= Wim van Es =

Dutch archaeologist

Willem Albertus "Wim" van Es (born 1934) is a Dutch archaeologist. Between 1965 and 1988, he was director of the Rijksdienst voor het Oudheidkundig Bodemonderzoek.

==Life==
Van Es was born in 1934 in Groningen. He studied classical archaeology and prehistory at the University of Groningen. From 1956 to 1965, he worked at the Biological-Archaeological Institute at the same university. From 1957 to 1958, he was also acting curator at the Drents Museum. From 1962 to 1965, he was curator at the Groninger Museum. He obtained his PhD at the University of Groningen in 1967 with a dissertation titled: "Wijster, a native village beyond the imperial frontier 150-425 AD." He was named part-time professor (Dutch: buitengewoon hoogleraar) of prehistory and protohistory of Northwestern Europe at the Vrije Universiteit Amsterdam in 1968.

Van Es became director of the Rijksdienst voor het Oudheidkundig Bodemonderzoek (ROB) in 1965 and remained in charge until 1988. When van Es took over as director from his predecessor Glazema he applied for more staff and financial funds to avoid having to throw away findings without even having done a proper analysis. He was successful in his applications and during his time as director the ROB grew from thirty to a hundred employees. Upon his departure as director the W.A. van Es prize for young archaeologists was established. Van Es remained working at the institute until 1997.

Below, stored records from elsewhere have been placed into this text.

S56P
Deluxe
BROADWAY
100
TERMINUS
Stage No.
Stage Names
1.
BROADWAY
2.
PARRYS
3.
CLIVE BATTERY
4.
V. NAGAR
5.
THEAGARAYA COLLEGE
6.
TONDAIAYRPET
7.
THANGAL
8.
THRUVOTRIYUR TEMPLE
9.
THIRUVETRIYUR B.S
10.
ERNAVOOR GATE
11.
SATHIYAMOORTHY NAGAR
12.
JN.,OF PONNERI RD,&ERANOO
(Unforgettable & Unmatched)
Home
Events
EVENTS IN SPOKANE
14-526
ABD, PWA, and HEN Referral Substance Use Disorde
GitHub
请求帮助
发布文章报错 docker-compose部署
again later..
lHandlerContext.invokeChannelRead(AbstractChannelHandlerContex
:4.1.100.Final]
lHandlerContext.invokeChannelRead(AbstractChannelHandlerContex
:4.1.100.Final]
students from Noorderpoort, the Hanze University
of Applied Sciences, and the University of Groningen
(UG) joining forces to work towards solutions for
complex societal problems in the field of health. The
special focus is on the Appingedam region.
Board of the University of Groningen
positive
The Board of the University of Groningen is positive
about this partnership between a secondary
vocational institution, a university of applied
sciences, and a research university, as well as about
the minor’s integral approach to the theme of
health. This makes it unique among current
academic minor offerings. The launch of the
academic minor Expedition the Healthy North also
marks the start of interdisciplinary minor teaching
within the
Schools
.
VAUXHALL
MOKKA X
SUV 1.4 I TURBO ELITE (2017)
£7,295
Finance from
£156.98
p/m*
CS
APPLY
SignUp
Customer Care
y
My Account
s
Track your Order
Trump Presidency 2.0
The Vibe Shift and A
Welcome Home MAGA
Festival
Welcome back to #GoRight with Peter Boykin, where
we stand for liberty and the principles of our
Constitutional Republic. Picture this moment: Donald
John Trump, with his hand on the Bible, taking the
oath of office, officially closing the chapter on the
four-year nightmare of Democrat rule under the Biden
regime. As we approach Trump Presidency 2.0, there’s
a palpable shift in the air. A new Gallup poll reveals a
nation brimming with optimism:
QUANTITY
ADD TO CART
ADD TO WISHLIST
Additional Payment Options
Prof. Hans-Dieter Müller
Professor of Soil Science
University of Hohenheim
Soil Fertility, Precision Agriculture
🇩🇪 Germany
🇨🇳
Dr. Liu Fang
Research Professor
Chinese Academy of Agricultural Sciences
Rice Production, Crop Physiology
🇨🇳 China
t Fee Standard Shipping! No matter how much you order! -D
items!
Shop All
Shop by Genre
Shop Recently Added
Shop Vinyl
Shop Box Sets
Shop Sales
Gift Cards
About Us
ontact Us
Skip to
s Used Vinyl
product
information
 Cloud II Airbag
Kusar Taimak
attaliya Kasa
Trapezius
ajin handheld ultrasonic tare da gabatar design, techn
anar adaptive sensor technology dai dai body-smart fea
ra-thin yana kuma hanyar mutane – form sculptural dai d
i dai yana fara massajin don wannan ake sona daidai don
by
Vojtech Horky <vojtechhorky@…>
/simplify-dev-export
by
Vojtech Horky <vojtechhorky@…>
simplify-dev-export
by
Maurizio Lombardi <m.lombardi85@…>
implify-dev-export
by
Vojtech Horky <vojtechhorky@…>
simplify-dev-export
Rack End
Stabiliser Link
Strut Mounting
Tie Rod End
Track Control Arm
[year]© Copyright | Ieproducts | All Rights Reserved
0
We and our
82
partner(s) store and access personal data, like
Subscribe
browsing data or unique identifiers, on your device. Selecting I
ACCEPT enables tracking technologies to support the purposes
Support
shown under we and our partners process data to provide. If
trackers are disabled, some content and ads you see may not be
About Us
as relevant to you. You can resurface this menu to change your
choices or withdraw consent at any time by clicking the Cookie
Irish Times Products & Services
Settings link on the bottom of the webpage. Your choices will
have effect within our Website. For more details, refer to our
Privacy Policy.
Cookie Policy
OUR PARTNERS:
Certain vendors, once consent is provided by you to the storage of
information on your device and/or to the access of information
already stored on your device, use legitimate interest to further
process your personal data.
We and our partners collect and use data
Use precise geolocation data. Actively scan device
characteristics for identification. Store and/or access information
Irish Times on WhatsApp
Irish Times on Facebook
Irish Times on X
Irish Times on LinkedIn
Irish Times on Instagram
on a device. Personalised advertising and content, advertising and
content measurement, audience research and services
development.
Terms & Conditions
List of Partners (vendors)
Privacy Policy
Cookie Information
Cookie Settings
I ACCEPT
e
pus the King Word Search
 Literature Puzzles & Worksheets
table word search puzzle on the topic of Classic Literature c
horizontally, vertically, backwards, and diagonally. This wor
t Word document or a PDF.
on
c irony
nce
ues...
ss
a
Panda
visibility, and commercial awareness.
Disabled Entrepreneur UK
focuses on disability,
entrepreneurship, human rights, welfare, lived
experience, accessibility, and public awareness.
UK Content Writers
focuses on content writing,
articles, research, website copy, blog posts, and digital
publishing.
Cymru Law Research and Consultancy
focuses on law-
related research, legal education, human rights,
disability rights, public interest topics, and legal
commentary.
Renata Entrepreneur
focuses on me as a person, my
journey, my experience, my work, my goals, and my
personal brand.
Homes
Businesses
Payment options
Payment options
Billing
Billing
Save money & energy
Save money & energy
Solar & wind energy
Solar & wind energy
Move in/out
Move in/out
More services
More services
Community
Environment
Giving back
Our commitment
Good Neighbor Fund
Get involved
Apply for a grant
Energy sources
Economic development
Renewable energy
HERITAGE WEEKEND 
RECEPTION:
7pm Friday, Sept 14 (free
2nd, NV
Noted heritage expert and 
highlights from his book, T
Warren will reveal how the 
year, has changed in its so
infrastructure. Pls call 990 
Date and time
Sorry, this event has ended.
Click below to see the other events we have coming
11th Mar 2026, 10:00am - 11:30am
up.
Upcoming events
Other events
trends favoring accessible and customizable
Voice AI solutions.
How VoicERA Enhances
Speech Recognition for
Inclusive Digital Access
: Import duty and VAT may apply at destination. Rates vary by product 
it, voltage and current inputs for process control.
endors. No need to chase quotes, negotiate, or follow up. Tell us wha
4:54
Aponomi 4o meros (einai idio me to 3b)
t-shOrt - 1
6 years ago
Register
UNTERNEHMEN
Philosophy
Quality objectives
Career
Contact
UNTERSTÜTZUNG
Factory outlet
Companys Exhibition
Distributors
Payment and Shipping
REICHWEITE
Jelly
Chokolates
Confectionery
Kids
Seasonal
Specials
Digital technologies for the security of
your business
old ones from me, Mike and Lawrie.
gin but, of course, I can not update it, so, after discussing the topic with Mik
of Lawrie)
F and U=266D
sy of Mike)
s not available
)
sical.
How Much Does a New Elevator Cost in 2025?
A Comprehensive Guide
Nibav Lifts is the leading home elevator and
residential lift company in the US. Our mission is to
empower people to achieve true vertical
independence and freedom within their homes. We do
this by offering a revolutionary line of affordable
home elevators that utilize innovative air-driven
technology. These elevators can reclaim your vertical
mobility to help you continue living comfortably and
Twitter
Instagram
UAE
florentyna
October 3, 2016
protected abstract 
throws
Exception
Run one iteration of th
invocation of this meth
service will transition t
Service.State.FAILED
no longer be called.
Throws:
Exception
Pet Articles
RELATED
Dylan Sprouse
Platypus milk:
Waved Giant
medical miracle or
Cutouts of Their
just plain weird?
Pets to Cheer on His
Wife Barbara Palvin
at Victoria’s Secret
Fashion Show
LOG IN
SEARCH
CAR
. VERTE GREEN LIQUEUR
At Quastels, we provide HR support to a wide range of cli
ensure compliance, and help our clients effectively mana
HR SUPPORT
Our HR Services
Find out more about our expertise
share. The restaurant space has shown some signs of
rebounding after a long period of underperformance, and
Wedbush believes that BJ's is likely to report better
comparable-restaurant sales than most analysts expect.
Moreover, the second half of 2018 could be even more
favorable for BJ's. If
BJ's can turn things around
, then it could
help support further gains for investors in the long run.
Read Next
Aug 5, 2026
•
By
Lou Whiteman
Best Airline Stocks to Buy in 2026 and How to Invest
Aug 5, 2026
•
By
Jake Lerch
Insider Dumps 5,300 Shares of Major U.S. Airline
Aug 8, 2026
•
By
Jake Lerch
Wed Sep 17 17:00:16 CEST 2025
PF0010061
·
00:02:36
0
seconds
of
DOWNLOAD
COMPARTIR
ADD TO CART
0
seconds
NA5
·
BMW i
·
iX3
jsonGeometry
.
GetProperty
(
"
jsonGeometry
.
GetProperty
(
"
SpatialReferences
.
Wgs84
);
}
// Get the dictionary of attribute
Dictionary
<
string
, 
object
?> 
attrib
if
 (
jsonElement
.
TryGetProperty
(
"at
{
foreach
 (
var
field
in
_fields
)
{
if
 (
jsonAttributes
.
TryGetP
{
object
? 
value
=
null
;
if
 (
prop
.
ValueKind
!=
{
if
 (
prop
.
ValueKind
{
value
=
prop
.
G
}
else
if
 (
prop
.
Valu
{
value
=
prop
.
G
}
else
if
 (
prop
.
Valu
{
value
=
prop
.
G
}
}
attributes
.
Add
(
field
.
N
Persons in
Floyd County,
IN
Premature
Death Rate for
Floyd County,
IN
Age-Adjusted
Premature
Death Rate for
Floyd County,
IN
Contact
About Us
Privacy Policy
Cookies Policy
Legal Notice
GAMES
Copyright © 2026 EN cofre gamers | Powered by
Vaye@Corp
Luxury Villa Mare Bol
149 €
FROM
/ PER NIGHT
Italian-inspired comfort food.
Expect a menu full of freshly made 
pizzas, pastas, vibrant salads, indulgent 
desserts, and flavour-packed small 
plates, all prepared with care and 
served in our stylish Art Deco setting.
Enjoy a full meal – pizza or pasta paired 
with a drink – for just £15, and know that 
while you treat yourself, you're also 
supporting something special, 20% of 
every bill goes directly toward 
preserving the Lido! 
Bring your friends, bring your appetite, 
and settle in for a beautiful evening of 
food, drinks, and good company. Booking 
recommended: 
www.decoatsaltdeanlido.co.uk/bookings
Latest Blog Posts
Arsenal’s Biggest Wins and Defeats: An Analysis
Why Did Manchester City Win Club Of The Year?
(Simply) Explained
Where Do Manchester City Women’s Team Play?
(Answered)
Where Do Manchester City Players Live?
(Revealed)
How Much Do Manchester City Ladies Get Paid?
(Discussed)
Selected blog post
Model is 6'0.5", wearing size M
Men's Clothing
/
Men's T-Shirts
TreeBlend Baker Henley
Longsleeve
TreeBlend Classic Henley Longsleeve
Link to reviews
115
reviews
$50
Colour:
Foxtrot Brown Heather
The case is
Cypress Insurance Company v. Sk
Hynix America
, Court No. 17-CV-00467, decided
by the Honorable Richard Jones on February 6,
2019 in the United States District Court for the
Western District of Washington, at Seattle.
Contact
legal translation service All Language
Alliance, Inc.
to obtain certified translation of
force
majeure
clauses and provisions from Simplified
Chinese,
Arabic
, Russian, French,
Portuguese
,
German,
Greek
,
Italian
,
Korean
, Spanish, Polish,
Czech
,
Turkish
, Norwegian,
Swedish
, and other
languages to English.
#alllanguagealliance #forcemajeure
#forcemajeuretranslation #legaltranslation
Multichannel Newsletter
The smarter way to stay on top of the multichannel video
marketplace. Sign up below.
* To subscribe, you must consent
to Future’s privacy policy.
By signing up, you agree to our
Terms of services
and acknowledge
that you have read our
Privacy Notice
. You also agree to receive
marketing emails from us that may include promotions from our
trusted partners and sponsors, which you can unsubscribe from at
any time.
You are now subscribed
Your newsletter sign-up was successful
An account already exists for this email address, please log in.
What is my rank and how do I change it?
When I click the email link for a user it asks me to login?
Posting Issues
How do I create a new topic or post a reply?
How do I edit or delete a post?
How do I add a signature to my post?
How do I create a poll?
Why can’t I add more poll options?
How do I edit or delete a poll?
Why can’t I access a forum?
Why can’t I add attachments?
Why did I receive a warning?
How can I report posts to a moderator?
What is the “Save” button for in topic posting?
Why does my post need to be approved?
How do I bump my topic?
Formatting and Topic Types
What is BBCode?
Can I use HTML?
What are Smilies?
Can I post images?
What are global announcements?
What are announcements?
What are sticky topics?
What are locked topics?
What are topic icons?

As an archaeologist, van Es was influential in the excavations of Dorestad. In the province of Drenthe, he was involved in Roman excavations in Gieten, Peize, Vries and Wijster. Van Es also performed excavations in grave fields and settlements in the province dating back to the Middle Ages. He published findings of Roman coins and statuettes in the three Northern provinces of Drenthe, Friesland, and Groningen.

Van Es was elected a member of the Royal Netherlands Academy of Arts and Sciences in 1978.